:: LISTED RECORDS

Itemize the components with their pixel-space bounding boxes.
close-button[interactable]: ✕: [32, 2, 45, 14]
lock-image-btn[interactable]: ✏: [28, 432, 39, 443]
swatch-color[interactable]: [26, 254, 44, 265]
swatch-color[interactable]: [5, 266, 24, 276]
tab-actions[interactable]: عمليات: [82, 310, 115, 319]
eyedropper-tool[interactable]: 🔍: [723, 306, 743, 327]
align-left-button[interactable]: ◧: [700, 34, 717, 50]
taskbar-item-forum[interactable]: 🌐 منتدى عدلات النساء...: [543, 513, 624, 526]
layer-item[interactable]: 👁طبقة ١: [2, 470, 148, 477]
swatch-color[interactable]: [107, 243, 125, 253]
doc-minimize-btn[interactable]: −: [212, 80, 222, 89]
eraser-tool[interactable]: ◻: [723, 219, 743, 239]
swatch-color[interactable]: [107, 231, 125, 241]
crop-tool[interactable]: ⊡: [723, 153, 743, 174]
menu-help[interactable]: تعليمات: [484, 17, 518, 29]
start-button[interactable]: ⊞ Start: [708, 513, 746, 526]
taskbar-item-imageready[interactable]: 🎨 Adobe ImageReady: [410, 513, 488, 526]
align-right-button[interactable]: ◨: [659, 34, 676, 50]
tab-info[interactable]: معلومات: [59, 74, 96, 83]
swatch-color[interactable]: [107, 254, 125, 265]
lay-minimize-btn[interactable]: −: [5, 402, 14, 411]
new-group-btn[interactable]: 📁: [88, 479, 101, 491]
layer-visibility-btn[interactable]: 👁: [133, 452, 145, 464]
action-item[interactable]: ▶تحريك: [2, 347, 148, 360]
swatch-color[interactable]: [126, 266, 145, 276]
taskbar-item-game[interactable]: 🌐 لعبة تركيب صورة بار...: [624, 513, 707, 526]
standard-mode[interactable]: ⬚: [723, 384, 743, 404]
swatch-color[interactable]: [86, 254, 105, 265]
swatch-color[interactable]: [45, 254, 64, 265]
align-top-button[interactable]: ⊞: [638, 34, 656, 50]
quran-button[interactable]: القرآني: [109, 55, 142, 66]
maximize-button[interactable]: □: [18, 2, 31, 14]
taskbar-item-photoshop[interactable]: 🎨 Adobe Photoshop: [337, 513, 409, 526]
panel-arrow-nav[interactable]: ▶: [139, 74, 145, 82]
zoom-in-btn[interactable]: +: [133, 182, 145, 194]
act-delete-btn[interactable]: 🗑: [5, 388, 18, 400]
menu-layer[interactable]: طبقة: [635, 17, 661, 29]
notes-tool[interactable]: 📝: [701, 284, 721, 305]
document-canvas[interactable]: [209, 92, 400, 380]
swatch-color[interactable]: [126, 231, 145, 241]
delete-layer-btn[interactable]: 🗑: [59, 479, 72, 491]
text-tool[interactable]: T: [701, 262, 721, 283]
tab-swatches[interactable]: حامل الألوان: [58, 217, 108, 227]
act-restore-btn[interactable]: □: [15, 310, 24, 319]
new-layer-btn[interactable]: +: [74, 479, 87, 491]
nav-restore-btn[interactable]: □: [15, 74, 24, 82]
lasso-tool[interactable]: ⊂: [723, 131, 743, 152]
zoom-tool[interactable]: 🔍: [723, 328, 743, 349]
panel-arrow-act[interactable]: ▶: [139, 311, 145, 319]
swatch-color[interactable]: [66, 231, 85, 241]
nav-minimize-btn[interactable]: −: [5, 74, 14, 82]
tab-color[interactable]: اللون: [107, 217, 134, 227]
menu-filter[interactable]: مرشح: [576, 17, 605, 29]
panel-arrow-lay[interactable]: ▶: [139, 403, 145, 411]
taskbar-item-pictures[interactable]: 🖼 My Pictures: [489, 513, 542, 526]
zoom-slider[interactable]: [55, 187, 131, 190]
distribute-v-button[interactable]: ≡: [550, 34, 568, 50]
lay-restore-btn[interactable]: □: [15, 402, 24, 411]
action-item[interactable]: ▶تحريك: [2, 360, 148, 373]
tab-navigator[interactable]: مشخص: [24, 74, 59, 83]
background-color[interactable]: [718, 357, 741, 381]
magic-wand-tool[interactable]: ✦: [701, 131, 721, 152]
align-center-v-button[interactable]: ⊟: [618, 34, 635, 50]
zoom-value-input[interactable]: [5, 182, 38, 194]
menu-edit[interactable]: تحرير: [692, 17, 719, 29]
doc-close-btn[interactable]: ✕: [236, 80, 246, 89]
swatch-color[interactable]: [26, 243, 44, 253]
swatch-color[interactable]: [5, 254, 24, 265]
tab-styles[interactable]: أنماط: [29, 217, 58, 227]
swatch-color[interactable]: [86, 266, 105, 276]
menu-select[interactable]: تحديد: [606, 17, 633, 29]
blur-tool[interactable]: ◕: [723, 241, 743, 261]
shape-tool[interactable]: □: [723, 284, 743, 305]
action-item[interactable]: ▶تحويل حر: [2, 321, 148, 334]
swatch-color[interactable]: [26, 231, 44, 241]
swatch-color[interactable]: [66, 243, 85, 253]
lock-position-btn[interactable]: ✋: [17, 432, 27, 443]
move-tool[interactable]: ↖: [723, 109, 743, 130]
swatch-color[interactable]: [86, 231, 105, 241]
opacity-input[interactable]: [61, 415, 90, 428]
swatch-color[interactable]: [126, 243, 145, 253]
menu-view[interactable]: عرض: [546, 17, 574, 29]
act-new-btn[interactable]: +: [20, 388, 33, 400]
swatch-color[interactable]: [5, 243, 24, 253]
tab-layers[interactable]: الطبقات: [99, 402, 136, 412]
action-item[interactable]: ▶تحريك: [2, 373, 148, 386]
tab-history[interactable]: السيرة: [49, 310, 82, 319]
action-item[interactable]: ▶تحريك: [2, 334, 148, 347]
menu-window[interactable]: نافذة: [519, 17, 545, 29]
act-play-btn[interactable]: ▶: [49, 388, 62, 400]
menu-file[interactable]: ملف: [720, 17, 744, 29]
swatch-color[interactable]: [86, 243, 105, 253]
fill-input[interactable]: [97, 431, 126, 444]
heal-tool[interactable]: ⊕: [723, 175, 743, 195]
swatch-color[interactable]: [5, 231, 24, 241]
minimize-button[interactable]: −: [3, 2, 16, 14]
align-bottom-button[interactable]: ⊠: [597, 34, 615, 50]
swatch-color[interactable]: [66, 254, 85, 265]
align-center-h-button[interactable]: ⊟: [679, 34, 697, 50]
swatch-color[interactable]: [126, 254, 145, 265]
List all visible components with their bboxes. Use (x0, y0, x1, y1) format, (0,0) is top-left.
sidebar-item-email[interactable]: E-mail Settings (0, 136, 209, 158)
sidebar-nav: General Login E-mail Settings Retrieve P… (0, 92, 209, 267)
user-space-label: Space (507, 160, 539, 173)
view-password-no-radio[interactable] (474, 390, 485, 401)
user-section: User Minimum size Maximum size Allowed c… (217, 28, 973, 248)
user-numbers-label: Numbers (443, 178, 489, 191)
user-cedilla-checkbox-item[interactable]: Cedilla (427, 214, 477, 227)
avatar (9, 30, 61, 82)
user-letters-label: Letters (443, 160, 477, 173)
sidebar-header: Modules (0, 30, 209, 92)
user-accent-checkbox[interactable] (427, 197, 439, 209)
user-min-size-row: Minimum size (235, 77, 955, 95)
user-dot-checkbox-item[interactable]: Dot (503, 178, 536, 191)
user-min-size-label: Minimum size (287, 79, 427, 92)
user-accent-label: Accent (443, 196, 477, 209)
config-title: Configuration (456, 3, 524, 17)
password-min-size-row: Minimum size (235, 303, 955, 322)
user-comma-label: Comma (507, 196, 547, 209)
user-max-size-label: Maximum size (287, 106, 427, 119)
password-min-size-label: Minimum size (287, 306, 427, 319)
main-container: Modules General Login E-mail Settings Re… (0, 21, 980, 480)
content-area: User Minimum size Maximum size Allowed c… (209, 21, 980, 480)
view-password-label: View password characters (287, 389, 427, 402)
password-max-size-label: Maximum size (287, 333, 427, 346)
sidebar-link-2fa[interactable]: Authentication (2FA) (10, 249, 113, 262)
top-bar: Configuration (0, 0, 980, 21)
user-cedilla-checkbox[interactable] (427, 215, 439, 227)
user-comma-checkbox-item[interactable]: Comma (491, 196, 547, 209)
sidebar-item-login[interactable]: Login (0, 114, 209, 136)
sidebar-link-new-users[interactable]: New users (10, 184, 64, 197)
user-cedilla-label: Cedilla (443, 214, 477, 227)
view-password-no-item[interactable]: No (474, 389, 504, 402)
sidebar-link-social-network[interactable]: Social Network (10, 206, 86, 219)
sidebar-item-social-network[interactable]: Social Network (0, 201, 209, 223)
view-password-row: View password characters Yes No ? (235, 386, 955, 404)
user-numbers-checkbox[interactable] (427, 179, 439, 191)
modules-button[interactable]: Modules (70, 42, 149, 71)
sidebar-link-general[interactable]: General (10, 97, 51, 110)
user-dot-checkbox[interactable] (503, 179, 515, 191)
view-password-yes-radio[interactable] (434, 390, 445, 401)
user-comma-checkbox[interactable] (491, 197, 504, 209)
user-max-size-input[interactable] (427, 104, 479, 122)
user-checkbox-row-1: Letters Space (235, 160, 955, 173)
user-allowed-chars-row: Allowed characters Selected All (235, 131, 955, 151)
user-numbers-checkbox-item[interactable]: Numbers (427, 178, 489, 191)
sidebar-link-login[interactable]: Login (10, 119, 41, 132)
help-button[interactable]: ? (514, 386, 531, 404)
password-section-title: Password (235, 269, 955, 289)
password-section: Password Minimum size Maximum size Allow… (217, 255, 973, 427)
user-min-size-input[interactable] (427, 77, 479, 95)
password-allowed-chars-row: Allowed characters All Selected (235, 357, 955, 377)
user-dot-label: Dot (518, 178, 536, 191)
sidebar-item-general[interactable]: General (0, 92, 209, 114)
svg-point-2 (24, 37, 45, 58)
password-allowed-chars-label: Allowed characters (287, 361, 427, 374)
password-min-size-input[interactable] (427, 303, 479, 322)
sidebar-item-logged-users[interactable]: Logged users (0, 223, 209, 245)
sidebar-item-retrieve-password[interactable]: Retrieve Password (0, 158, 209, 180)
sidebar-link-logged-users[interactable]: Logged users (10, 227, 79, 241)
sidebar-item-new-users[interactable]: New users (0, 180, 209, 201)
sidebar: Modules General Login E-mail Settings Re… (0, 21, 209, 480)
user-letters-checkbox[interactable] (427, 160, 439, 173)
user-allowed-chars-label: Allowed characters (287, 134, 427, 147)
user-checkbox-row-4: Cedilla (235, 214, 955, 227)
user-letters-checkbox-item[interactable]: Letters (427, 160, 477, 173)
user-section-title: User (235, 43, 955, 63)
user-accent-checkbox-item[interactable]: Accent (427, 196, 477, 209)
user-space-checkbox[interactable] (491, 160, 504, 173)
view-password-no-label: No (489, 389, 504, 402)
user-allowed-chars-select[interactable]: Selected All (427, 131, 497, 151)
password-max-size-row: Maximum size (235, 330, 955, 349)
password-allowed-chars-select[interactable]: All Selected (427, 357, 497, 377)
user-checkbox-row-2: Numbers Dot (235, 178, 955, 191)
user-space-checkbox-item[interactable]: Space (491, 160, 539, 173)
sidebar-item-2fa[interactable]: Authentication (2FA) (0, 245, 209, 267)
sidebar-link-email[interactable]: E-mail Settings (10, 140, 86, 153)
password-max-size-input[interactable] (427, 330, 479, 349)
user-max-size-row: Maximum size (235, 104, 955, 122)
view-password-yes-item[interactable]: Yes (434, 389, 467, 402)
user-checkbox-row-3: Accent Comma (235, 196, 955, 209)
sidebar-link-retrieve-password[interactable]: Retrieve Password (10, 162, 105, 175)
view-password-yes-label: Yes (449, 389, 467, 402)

::::

▶ EXERCISE BRIEF: With "align" as the word to match, copy each line of the records that has it.

▶ RESPONSE:
align-left-button[interactable]: ◧: [700, 34, 717, 50]
align-right-button[interactable]: ◨: [659, 34, 676, 50]
align-top-button[interactable]: ⊞: [638, 34, 656, 50]
align-center-v-button[interactable]: ⊟: [618, 34, 635, 50]
align-bottom-button[interactable]: ⊠: [597, 34, 615, 50]
align-center-h-button[interactable]: ⊟: [679, 34, 697, 50]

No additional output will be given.